Wednesday 29 November 2006

ETHIOPIAN NIGHTS

I am no Scheherezade, but I think that the immortal weaver of magic carpets would have relished this tale as worthy of her famous collection. And, unlike her stories, this one is true [well, maybe a bit embellished].

My mother’s father was a Maronite Christian Arab from the Lebanon. His father was a merchant in Beirut. My grandfather came to England in his late ‘teens or early twenties and settled in Manchester, where he eventually traded as a merchant and shipper of Egyptian cotton.

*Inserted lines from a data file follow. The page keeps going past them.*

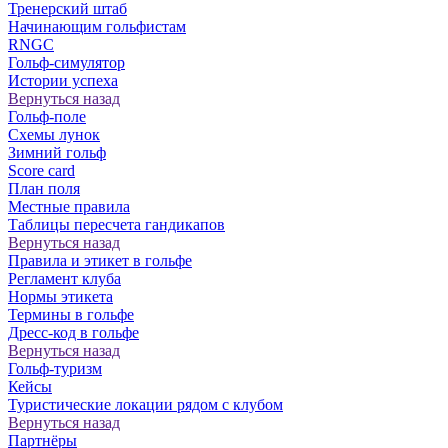
Тренерский штаб
Начинающим гольфистам
RNGC
Гольф-симулятор
Истории успеха
Вернуться назад
Гольф-поле
Схемы лунок
Зимний гольф
Score card
План поля
Местные правила
Таблицы пересчета гандикапов
Вернуться назад
Правила и этикет в гольфе
Регламент клуба
Нормы этикета
Термины в гольфе
Дресс-код в гольфе
Вернуться назад
Гольф-туризм
Кейсы
Туристические локации рядом с клубом
Вернуться назад
Партнёры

My grandfather had a Lebanese friend called Chamoun. [That isn’t his real name, but I have changed it because he has descendants living in England.] Chamoun was a nomadic adventurer whose travels eventually took him to Ethiopia [Abyssinia], which in those days –the 1890s – was ruled by Emperor Menelik II [1889-1913], an energetic potentate who successfully repelled Italy’s early designs upon his country by a decisive victory at Adowa in 1896. Chamoun got on so well with the Emperor that he became a very important person at Court. He was even more of a crony to Menelik’s successor, his grandson Lij Yasu, who was nominated Emperor in 1909 some years before his grandfather’s death. Yasu was a dissipated young man, and Chamoun’s daughter, May, was even more intimate with him: so much so that he loaded her with jewels and, it is said, palaces. She was, apparently, only one of his numerous mistresses.

For centuries, Ethiopia had been a Christian enclave surrounded by Muslim lands. As Menelik II wrote to Queen Victoria: I have no intention at all of being an indifferent spectator, if the distant Powers hold the idea of dividing up Africa, Ethiopia having been for the past fourteen centuries, an island of Christianity in a sea of pagans...

Lij Yasu, however, flirted with Islam perhaps from personal inclination because he wished to marry four wives [as well as having a dozen or more concubines], and also because he believed that Germany’s ally Turkey was going to be on the winning side in the Great War. Mounting indignation led to his deposition in 1916, and the following year his cousin the Regent Ras Tafari, who wished to side with the allies and modernise the country, deposed Yasu, eventually becoming Emperor Haile Selassie I in his place.

Menelik had allowed the French, who were strengthening their hold on French Somaliland, to build a railway between the Ethiopian capital, Addis Ababa, and the French port of Djibouti which was Ethiopia’s only direct outlet to the coast. Yasu had made Chamoun the Collector of Customs at the border station, and when the revolt against him occurred he instructed Chamoun to decamp to Djibouti with as much money as he could carry from the treasury. Apparently the French didn’t think much of Chamoun, so they promptly abducted him, his wife and daughter to France, where they were interned – so family legend has it; is this bit too good or too bad to be true? - in a disused public lavatory until the end of the war! My grandfather was distressed by their plight, and pulled enough wires to eventually secure their release and settle them in Manchester, where he set up Chamoun in a tobacconist’s business.

May’s main preoccupation during the 1920s and ‘30s was badgering Haile Selassie in a vain attempt to get back some of “her” royal jewellery, and the odd palace! She didn’t have any luck. She was always a larger-than-life size drama queen. She married, had a son of about my age, and when he was four or five years old the marriage broke up. Her husband kidnapped the child, who was recovered by the police. May brought the child to my parents’ south Manchester suburban house, which was besieged by the press, and pictures were taken of the child in our garden sitting astride one of my toys, a lifesize St. Bernard rocking horse dog. When he learned of this, my father went ballistic and rushed hot-foot to the newspaper offices threatening them with legal proceedings if they published anything which would identify us [for fear of my being snatched by mistake]. So next morning the paper came out with a picture of the child sitting astride thin air, the dog and the garden having been completely blacked out!

All of this – or something like it – really happened. Would the tale have earned me a reprieve from the Sultan?

3 comments:

Anonymous said...

A reprieve? Who knows? However, it most probably would have earned you the equivalent of $200 if you hadn't first published it here, and had here:

http://www.commonties.com/blog/submit-a-story/

Do another one.

anticant said...

Dr Johnson said "only a blockhead writes except for money". I'm a blockhead.

Anonymous said...

Never mind the money. Donate the money. Do it to help a poor little web site wot hasn't got no good stuff.